El glaciar en la cabecera de Burgerbukta es una demostración viva de las fuerzas que han dado forma al paisaje ártico. Los glaciares de marea —aquellos que terminan en el mar— desprenden icebergs con una regularidad impredecible, la cara del glaciar liberando periódicamente bloques que se estrellan en el agua con una fuerza explosiva, enviando ondas que se propagan por la bahía. Los sonidos son extraordinarios: el profundo gemido y crujido del hielo bajo presión, los agudos estallidos de fracturas en la superficie, y el estruendo atronador de los eventos de desprendimiento que resuenan en las montañas circundantes. Los barcos de expedición mantienen una distancia segura de la cara del glaciar, pero se posicionan lo suficientemente cerca para que los pasajeros puedan presenciar el espectáculo en un detalle íntimo: los binoculares revelan la estructura cristalina individual del hielo, las bandas azules que registran siglos de nevadas comprimidas.
La vida silvestre en Hornsund es abundante y variada para un entorno del Alto Ártico. Los osos polares son avistados regularmente a lo largo de las costas y sobre el hielo marino, y guías armados acompañan todas las excursiones en tierra como medida de seguridad. Las focas barbadas y las focas anilladas se asolean en los témpanos de hielo de la bahía, sus rostros con bigotes apareciendo y desapareciendo con una curiosidad lánguida. El zorro ártico, con su pelaje marrón de verano, patrulla la costa en busca de sobras. Los acantilados de aves de Hornsund —imponentes caras de piedra caliza colonizadas por decenas de miles de alcas de Brünnich, gaviotas y alcas pequeñas— son uno de los grandes espectáculos ornitológicos de Svalbard, con el aire denso de aves y las rocas surcadas de blanco por el guano. En las aguas de abajo, las ballenas minke y las belugas son visitantes ocasionales, atraídas por los ricos bancos de alimentación creados por el deshielo glacial.
La importancia geológica e histórica de Hornsund va más allá de su drama visual.

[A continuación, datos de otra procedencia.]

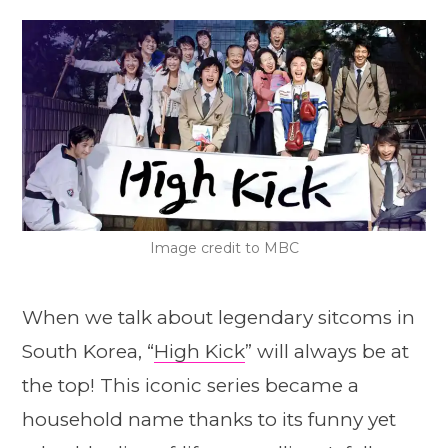
Image credit to MBC
When we talk about legendary sitcoms in
South Korea, “
High Kick
” will always be at
the top! This iconic series became a
household name thanks to its funny yet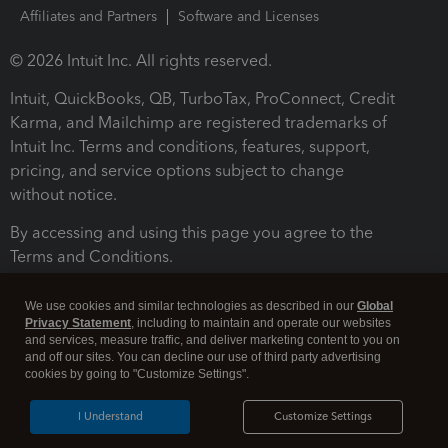
Affiliates and Partners
Software and Licenses
© 2026 Intuit Inc. All rights reserved.
Intuit, QuickBooks, QB, TurboTax, ProConnect, Credit
Karma, and Mailchimp are registered trademarks of
Intuit Inc. Terms and conditions, features, support,
pricing, and service options subject to change
without notice.
By accessing and using this page you agree to the
Terms and Conditions.
Terms and Conditions
About cookies
Manage cookies
We use cookies and similar technologies as described in our
Global
Privacy Statement
, including to maintain and operate our websites
and services, measure traffic, and deliver marketing content to you on
and off our sites. You can decline our use of third party advertising
cookies by going to "Customize Settings".
I Understand
Customize Settings
Legal
Privacy
Security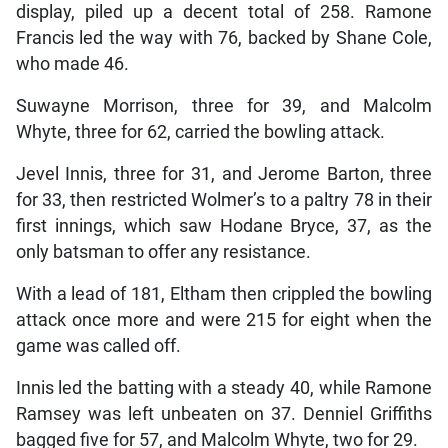
display, piled up a decent total of 258. Ramone
Francis led the way with 76, backed by Shane Cole,
who made 46.
Suwayne Morrison, three for 39, and Malcolm
Whyte, three for 62, carried the bowling attack.
Jevel Innis, three for 31, and Jerome Barton, three
for 33, then restricted Wolmer’s to a paltry 78 in their
first innings, which saw Hodane Bryce, 37, as the
only batsman to offer any resistance.
With a lead of 181, Eltham then crippled the bowling
attack once more and were 215 for eight when the
game was called off.
Innis led the batting with a steady 40, while Ramone
Ramsey was left unbeaten on 37. Denniel Griffiths
bagged five for 57, and Malcolm Whyte, two for 29.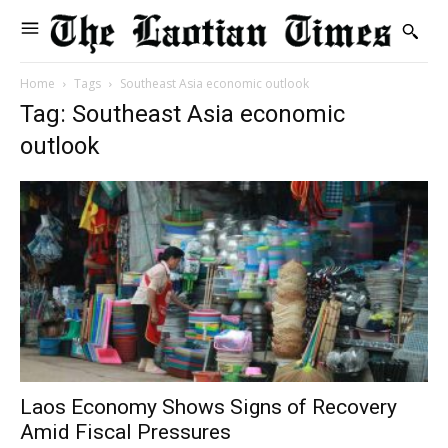
Home
Tags
Southeast Asia economic outlook
Tag: Southeast Asia economic
outlook
Laos Economy Shows Signs of Recovery
Amid Fiscal Pressures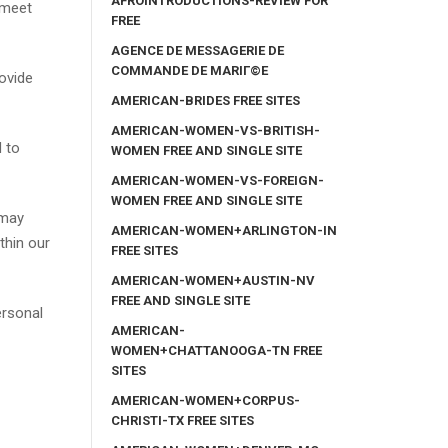
AFROINTRODUCTIONS-REVIEW FOR
 meet
FREE
AGENCE DE MESSAGERIE DE
COMMANDE DE MARIГ©E
rovide
AMERICAN-BRIDES FREE SITES
AMERICAN-WOMEN-VS-BRITISH-
d to
WOMEN FREE AND SINGLE SITE
AMERICAN-WOMEN-VS-FOREIGN-
WOMEN FREE AND SINGLE SITE
 may
AMERICAN-WOMEN+ARLINGTON-IN
thin our
FREE SITES
AMERICAN-WOMEN+AUSTIN-NV
FREE AND SINGLE SITE
ersonal
AMERICAN-
WOMEN+CHATTANOOGA-TN FREE
SITES
AMERICAN-WOMEN+CORPUS-
CHRISTI-TX FREE SITES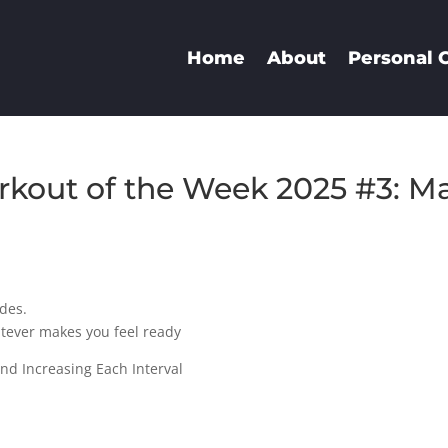
Home
About
Personal 
kout of the Week 2025 #3: M
ides.
atever makes you feel ready
nd Increasing Each Interval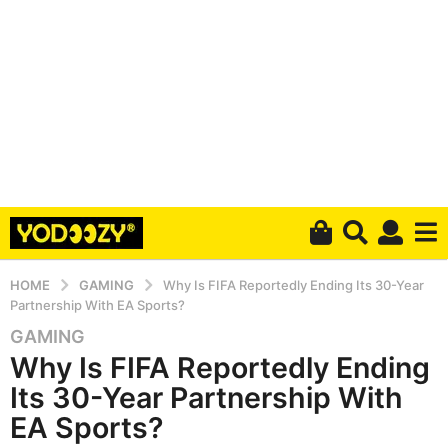
HOME
GAMING
Why Is FIFA Reportedly Ending Its 30-Year
Partnership With EA Sports?
GAMING
5
Why Is FIFA Reportedly Ending
y
e
Its 30-Year Partnership With
a
EA Sports?
r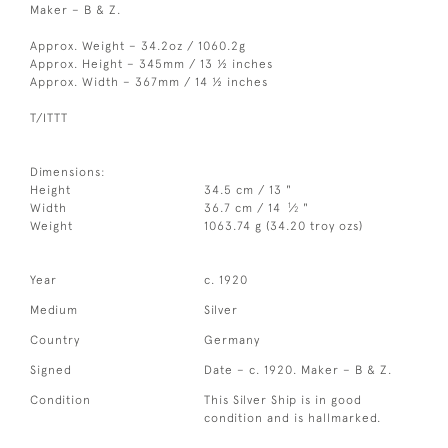
Maker – B & Z.
Approx. Weight – 34.2oz / 1060.2g
Approx. Height – 345mm / 13 ½ inches
Approx. Width – 367mm / 14 ½ inches
T/ITTT
Dimensions:
Height
34.5 cm / 13 "
1
Width
36.7 cm / 14
⁄
"
2
Weight
1063.74 g (34.20 troy ozs)
Year
c. 1920
Medium
Silver
Country
Germany
Signed
Date – c. 1920. Maker – B & Z.
Condition
This Silver Ship is in good
condition and is hallmarked.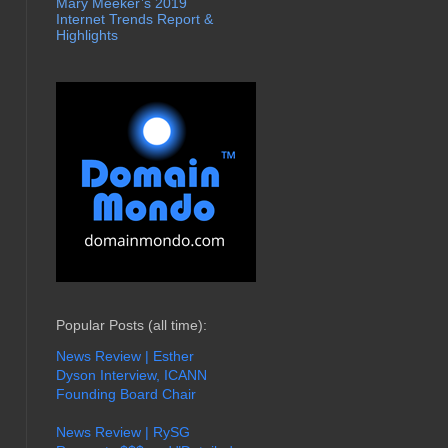
Mary Meeker’s 2019
Internet Trends Report &
Highlights
Popular Posts (all time):
News Review | Esther
Dyson Interview, ICANN
Founding Board Chair
News Review | RySG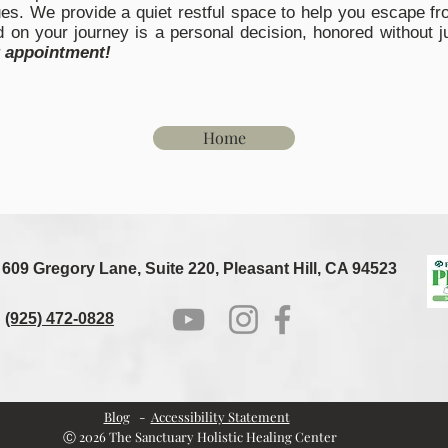
es. We provide a quiet restful space to help you escape fro
on your journey is a personal decision, honored without j
r appointment
!
Home
609 Gregory Lane, Suite 220, Pleasant Hill, CA 94523
(925) 472-0828
Blog
-
Accessibility Statement
Ⓒ 2026 The Sanctuary Holistic Healing Center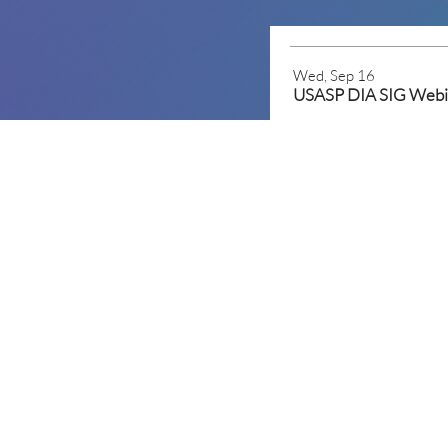
Wed, Sep 16
Mon, Mar 15
2027 USASP Annual S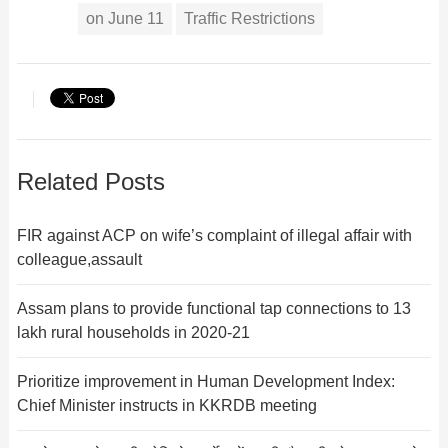
on June 11
Traffic Restrictions
Related Posts
FIR against ACP on wife’s complaint of illegal affair with
colleague,assault
Assam plans to provide functional tap connections to 13
lakh rural households in 2020-21
Prioritize improvement in Human Development Index:
Chief Minister instructs in KKRDB meeting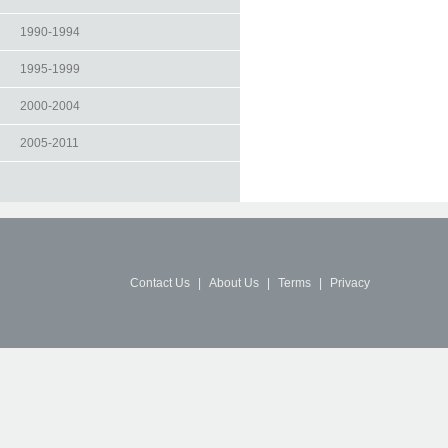
1990-1994
1995-1999
2000-2004
2005-2011
Contact Us
|
About Us
|
Terms
|
Privacy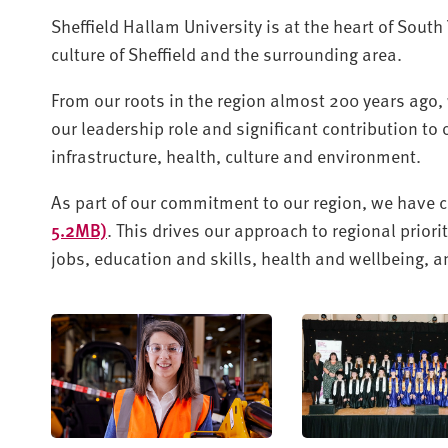
Sheffield Hallam University is at the heart of South
culture of Sheffield and the surrounding area.
From our roots in the region almost 200 years ago, 
our leadership role and significant contribution to
infrastructure, health, culture and environment.
As part of our commitment to our region, we have 
5.2MB)
. This drives our approach to regional prio
jobs, education and skills, health and wellbeing,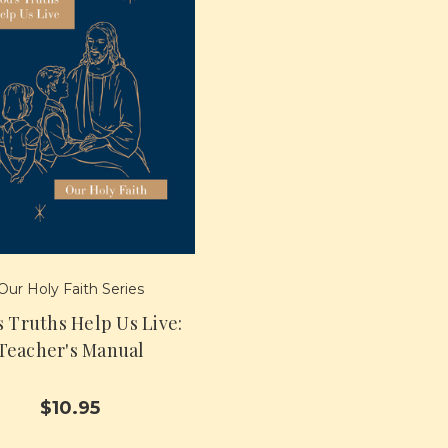
Our Holy Faith Series
s Truths Help Us Live:
Teacher's Manual
$10.95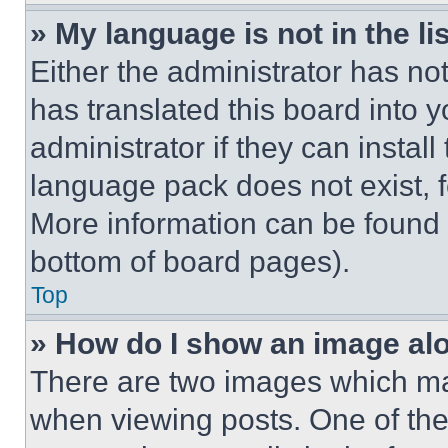
» My language is not in the lis
Either the administrator has no
has translated this board into 
administrator if they can instal
language pack does not exist, fe
More information can be found 
bottom of board pages).
Top
» How do I show an image a
There are two images which m
when viewing posts. One of th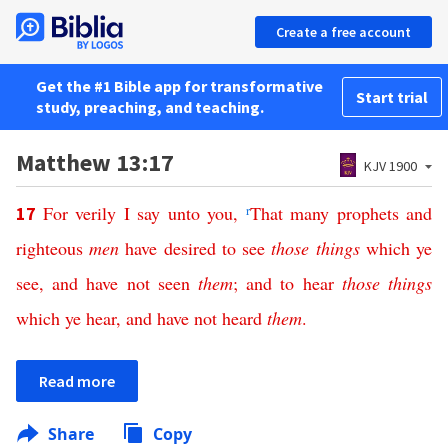
Create a free account
Get the #1 Bible app for transformative
Start trial
study, preaching, and teaching.
Matthew 13:17
KJV 1900
For
verily
I
say
unto
you
,
r
That
many
prophets
and
17
righteous
men
have
desired
to
see
those
things
which
ye
see
,
and
have
not
seen
them
;
and
to
hear
those
things
which
ye
hear
,
and
have
not
heard
them
.
Read more
Share
Copy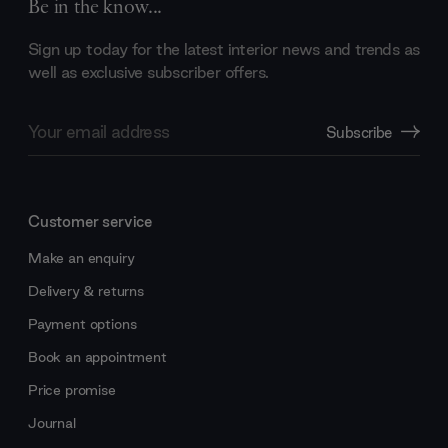
Be in the know...
Sign up today for the latest interior news and trends as
well as exclusive subscriber offers.
Email
Subscribe
Address
Customer service
Make an enquiry
Delivery & returns
Payment options
Book an appointment
Price promise
Journal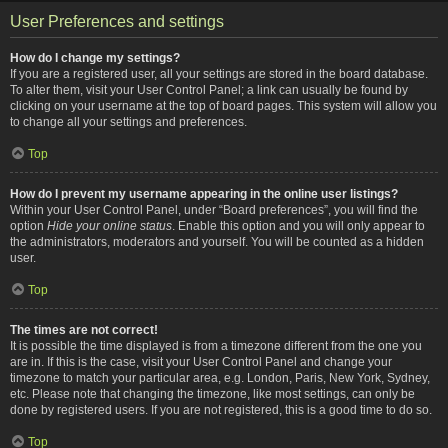
User Preferences and settings
How do I change my settings?
If you are a registered user, all your settings are stored in the board database.
To alter them, visit your User Control Panel; a link can usually be found by
clicking on your username at the top of board pages. This system will allow you
to change all your settings and preferences.
Top
How do I prevent my username appearing in the online user listings?
Within your User Control Panel, under “Board preferences”, you will find the
option
Hide your online status
. Enable this option and you will only appear to
the administrators, moderators and yourself. You will be counted as a hidden
user.
Top
The times are not correct!
It is possible the time displayed is from a timezone different from the one you
are in. If this is the case, visit your User Control Panel and change your
timezone to match your particular area, e.g. London, Paris, New York, Sydney,
etc. Please note that changing the timezone, like most settings, can only be
done by registered users. If you are not registered, this is a good time to do so.
Top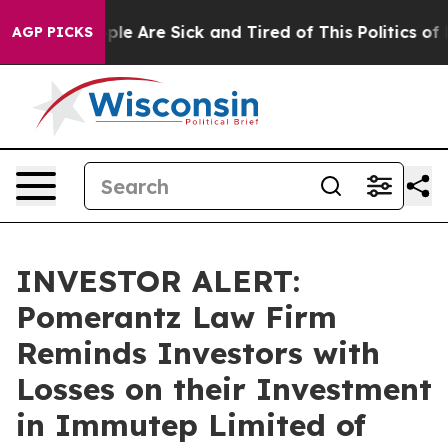
Win: “People Are Sick and Tired of This Politics of Ha
AGP PICKS
INVESTOR ALERT:
Pomerantz Law Firm
Reminds Investors with
Losses on their Investment
in Immutep Limited of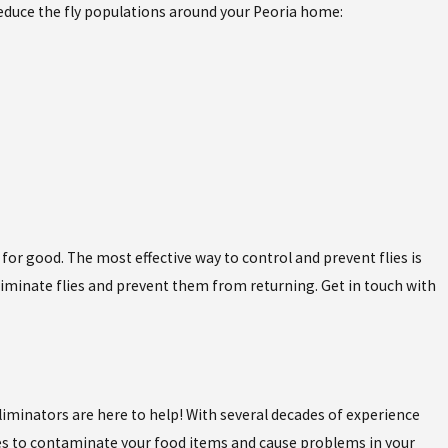
reduce the fly populations around your Peoria home:
for good. The most effective way to control and prevent flies is
liminate flies and prevent them from returning. Get in touch with
Eliminators are here to help! With several decades of experience
flies to contaminate your food items and cause problems in your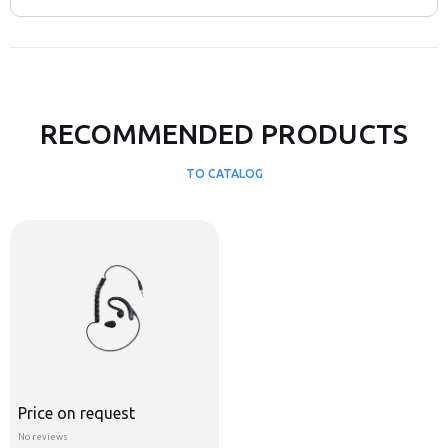
RECOMMENDED PRODUCTS
TO CATALOG
Price on request
No reviews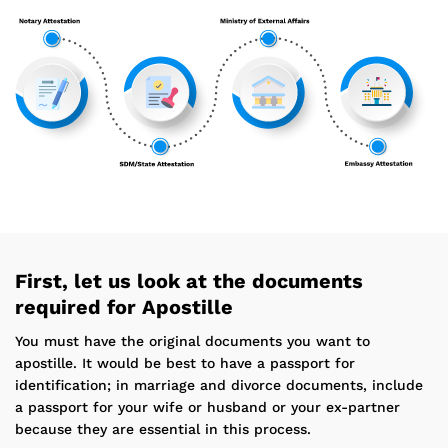
First, let us look at the documents
required for Apostille
You must have the original documents you want to
apostille. It would be best to have a passport for
identification; in marriage and divorce documents, include
a passport for your wife or husband or your ex-partner
because they are essential in this process.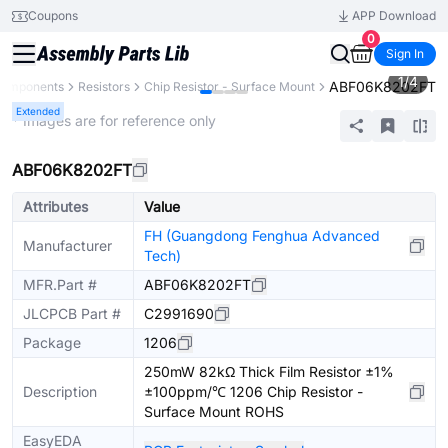
Coupons
APP Download
0
Sign In
1
/
4
ABF06K8202FT
 Components
Resistors
Chip Resistor - Surface Mount
Extended
* Images are for reference only
ABF06K8202FT
Attributes
Value
FH (Guangdong Fenghua Advanced
Manufacturer
Tech)
MFR.Part #
ABF06K8202FT
JLCPCB Part #
C2991690
Package
1206
250mW 82kΩ Thick Film Resistor ±1%
Description
±100ppm/℃ 1206 Chip Resistor -
Surface Mount ROHS
EasyEDA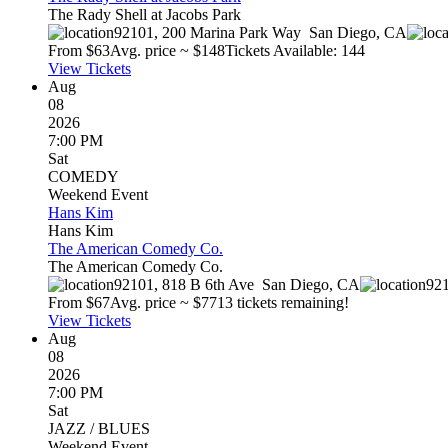
The Rady Shell at Jacobs Park
92101, 200 Marina Park Way
San Diego
,
CA
From $
63
Avg. price ~ $
148
Tickets Available: 144
View Tickets
Aug
08
2026
7:00 PM
Sat
COMEDY
Weekend Event
Hans Kim
Hans Kim
The American Comedy Co.
The American Comedy Co.
92101, 818 B 6th Ave
San Diego
,
CA
921
From $
67
Avg. price ~ $
77
13 tickets remaining!
View Tickets
Aug
08
2026
7:00 PM
Sat
JAZZ / BLUES
Weekend Event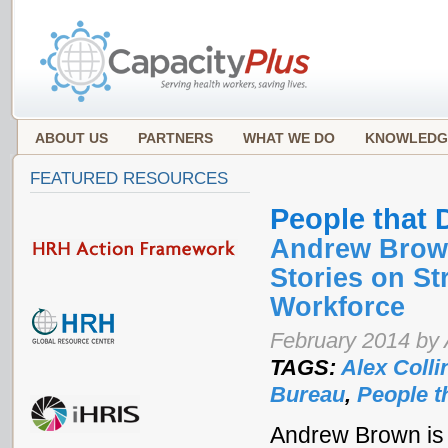
ABOUT US
PARTNERS
WHAT WE DO
KNOWLEDG
FEATURED RESOURCES
People that 
Andrew Brown
Stories on S
Workforce
February 2014 by 
TAGS:
Alex Colli
Bureau
,
People t
Andrew Brown is 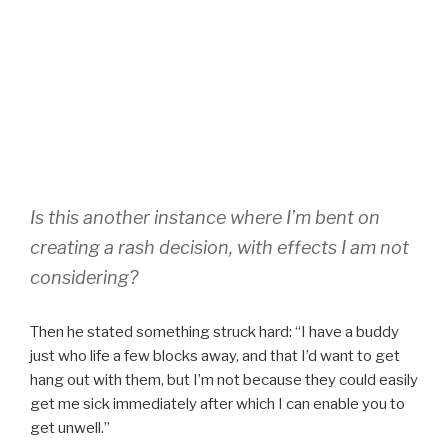
Is this another instance where I’m bent on
creating a rash decision, with effects I am not
considering?
Then he stated something struck hard: “I have a buddy
just who life a few blocks away, and that I’d want to get
hang out with them, but I’m not because they could easily
get me sick immediately after which I can enable you to
get unwell.”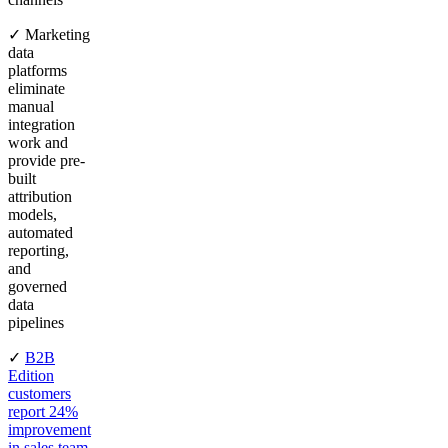
✓ Marketing
data
platforms
eliminate
manual
integration
work and
provide pre-
built
attribution
models,
automated
reporting,
and
governed
data
pipelines
✓
B2B
Edition
customers
report 24%
improvement
in sales team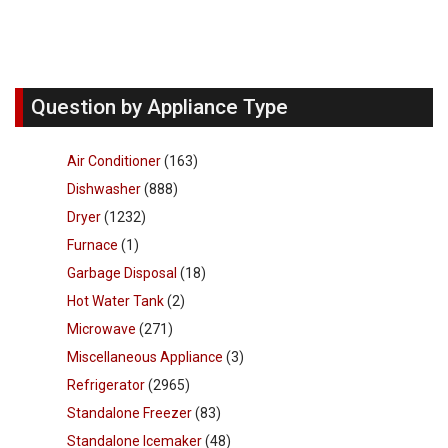
Question by Appliance Type
Air Conditioner
(163)
Dishwasher
(888)
Dryer
(1232)
Furnace
(1)
Garbage Disposal
(18)
Hot Water Tank
(2)
Microwave
(271)
Miscellaneous Appliance
(3)
Refrigerator
(2965)
Standalone Freezer
(83)
Standalone Icemaker
(48)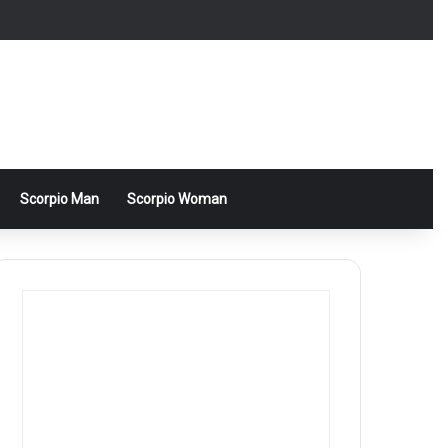
Scorpio Man
Scorpio Woman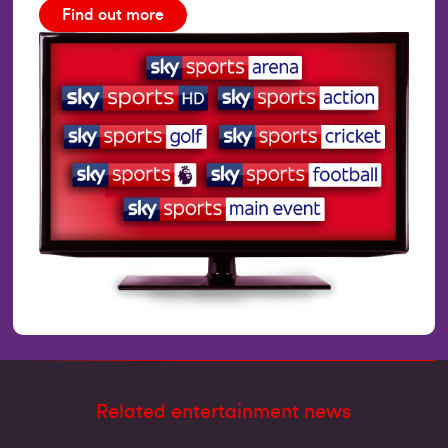
Find out more
Related entertainment news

La Estación Polar Polaca en Isbjørnhamna, establecida en 1957, lleva a cabo investigaciones meteorológicas y medioambientales continuas — un solitario puesto de ciencia en una de las costas más remotas del Hemisferio Norte. Cabañas de cazadores, algunas que datan de principios del siglo XX, salpican la costa — vestigios de los cazadores noruegos y rusos que cosecharon zorro ártico, oso polar y morsa en condiciones de extraordinaria adversidad. El registro geológico expuesto en las montañas circundantes abarca más de mil millones de años, desde rocas metamórficas precámbricas hasta las capas sedimentarias fósiles que documentan la antigua posición de Svalbard en latitudes tropicales durante el período devónico.
Burgerbukta es accesible únicamente por barco de expedición, típicamente en itinerarios que exploran la costa oeste de Spitsbergen desde Longyearbyen, la capital administrativa de Svalbard. La temporada se extiende de junio a septiembre, siendo julio y agosto los meses que ofrecen las temperaturas más cálidas (típicamente entre 3 y 8 °C) y la mayor probabilidad de navegación sin hielo en Hornsund. Los cruceros en Zodiac a lo largo de la cara del glaciar y las excursiones en tierra (siempre con guardias armados contra osos polares) son los modos estándar de exploración. Los pasajeros deben llevar capas cálidas e impermeables, binoculares y una cámara con lente telefoto: los encuentros con la fauna y el paisaje glacial se encuentran entre los más impresionantes del Ártico.